# [About this task]
The answer is a stretch of the material below, returned exactly: the line containing "Náboženské a církevní organizace (402, 511)", the line containing "Souhlasím [button] (713, 2162)", and all lines between.

# [Extracted records]
- Opening Delimiter -

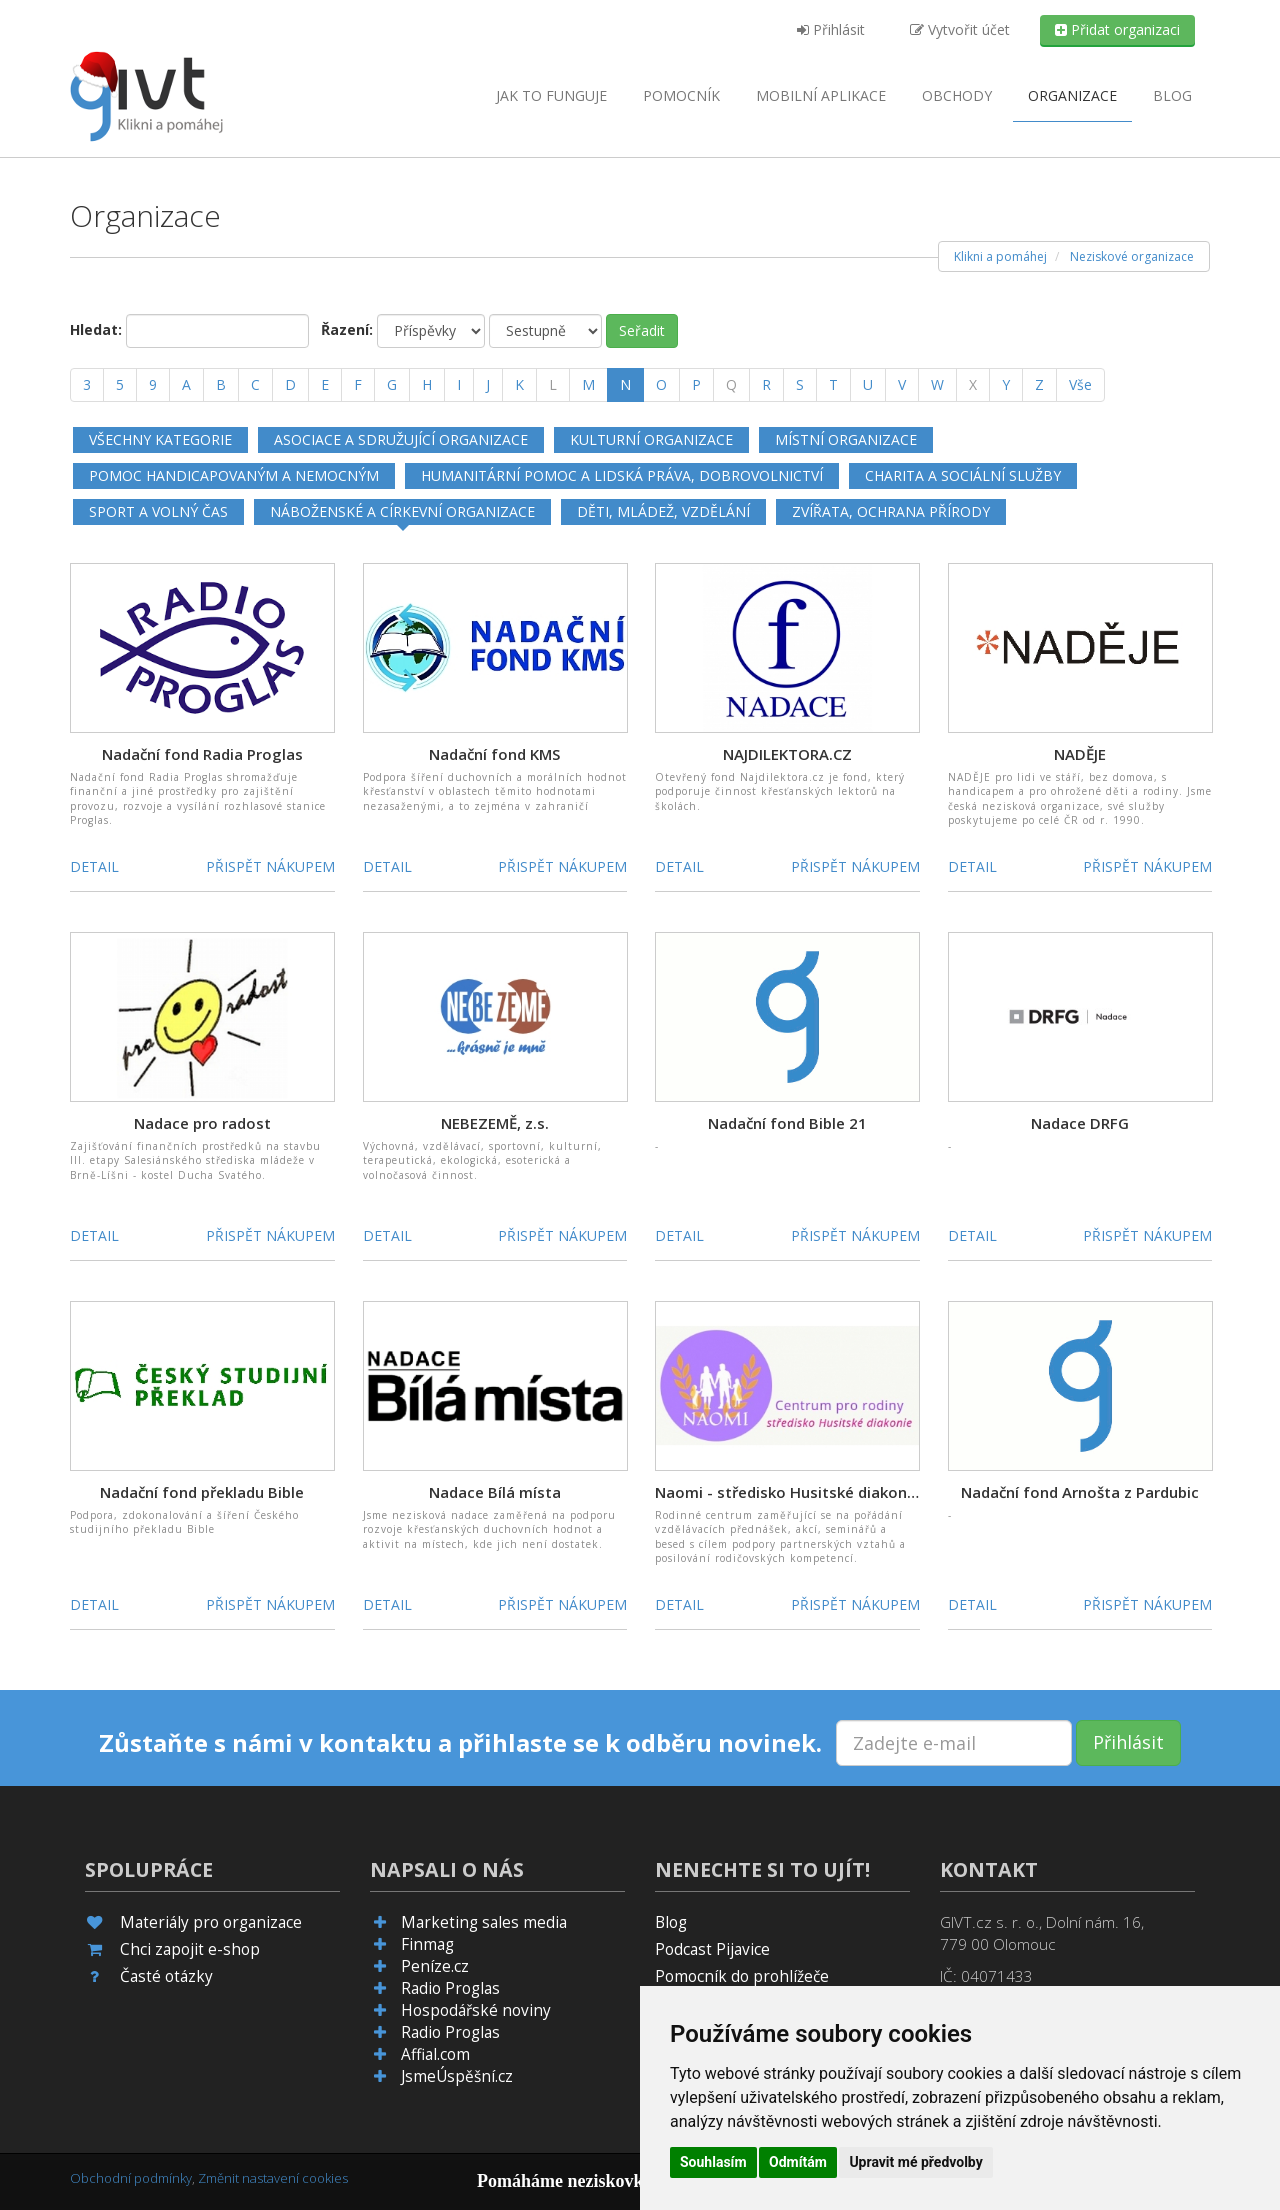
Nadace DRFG (1080, 1123)
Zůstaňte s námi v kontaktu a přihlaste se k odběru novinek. (460, 1743)
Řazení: (347, 329)
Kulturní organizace (651, 439)
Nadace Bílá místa (495, 1492)
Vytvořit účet (960, 29)
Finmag (427, 1944)
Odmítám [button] (798, 2162)
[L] (553, 385)
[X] (973, 385)
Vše (1080, 384)
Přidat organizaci (1117, 29)
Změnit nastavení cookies (273, 2178)
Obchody (957, 95)
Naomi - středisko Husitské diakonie (787, 1492)
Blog (1172, 95)
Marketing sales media (484, 1922)
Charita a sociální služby (963, 475)
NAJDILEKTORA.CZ (787, 754)
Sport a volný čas (158, 511)
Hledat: (96, 329)
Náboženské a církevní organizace (402, 511)
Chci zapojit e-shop (190, 1949)
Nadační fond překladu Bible (202, 1492)
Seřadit (642, 330)
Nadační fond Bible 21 (787, 1123)
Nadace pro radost (202, 1123)
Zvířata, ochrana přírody (891, 511)
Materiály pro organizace (211, 1922)
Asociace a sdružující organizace (401, 439)
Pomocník (681, 95)
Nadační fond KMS (494, 754)
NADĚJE (1080, 754)
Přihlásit (831, 29)
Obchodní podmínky (131, 2178)
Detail (94, 866)
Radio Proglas (450, 1988)
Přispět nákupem (270, 866)
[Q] (731, 385)
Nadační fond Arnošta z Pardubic (1080, 1492)
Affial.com (435, 2054)
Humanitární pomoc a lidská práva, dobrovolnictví (622, 475)
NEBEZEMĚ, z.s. (495, 1123)
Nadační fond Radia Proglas (202, 754)
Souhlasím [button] (713, 2162)
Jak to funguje (551, 95)
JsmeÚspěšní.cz (457, 2076)
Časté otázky (166, 1976)
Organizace (1072, 95)
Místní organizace (846, 439)
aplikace (821, 95)
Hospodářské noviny (476, 2010)
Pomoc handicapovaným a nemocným (234, 475)
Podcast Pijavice (712, 1949)
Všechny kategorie (160, 439)
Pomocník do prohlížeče (742, 1976)
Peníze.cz (435, 1966)
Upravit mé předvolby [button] (915, 2162)
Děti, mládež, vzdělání (663, 511)
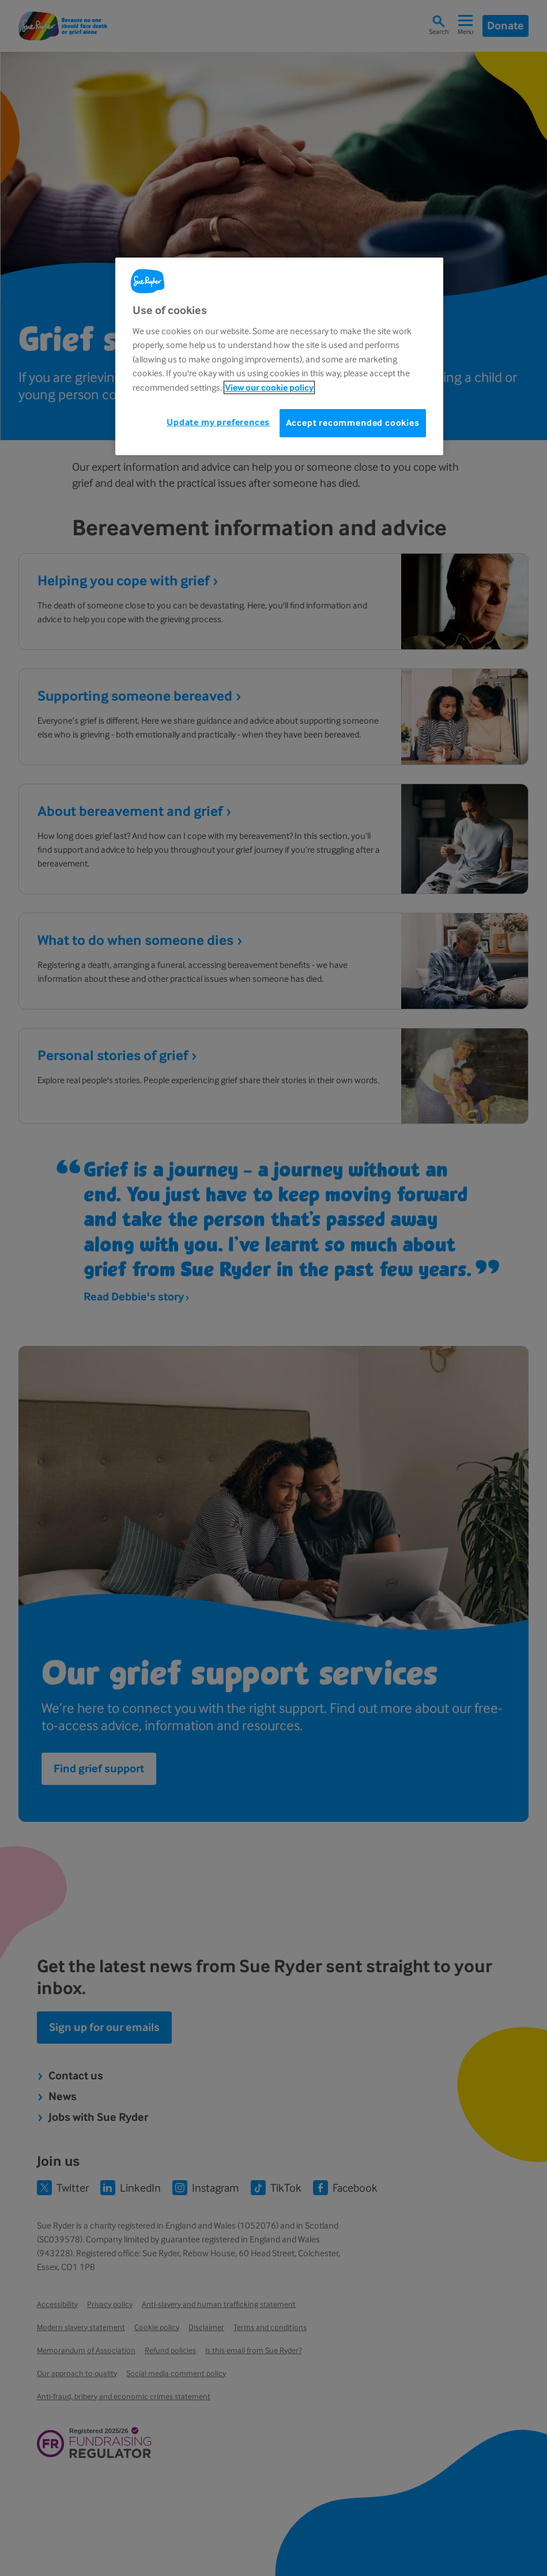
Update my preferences (218, 422)
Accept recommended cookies (353, 422)
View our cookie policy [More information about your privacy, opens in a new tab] (269, 387)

- Closing Delimiter -

# [Expected answer]
Náboženské a církevní organizace (402, 511)
Chci zapojit e-shop (190, 1949)
Nadační fond překladu Bible (202, 1492)
Seřadit (642, 330)
Nadační fond Bible 21 (787, 1123)
Nadace pro radost (202, 1123)
Zvířata, ochrana přírody (891, 511)
Materiály pro organizace (211, 1922)
Asociace a sdružující organizace (401, 439)
Pomocník (681, 95)
Nadační fond KMS (494, 754)
NADĚJE (1080, 754)
Přihlásit (831, 29)
Obchodní podmínky (131, 2178)
Detail (94, 866)
Radio Proglas (450, 1988)
Přispět nákupem (270, 866)
[Q] (731, 385)
Nadační fond Arnošta z Pardubic (1080, 1492)
Affial.com (435, 2054)
Humanitární pomoc a lidská práva, dobrovolnictví (622, 475)
NEBEZEMĚ, z.s. (495, 1123)
Nadační fond Radia Proglas (202, 754)
Souhlasím [button] (713, 2162)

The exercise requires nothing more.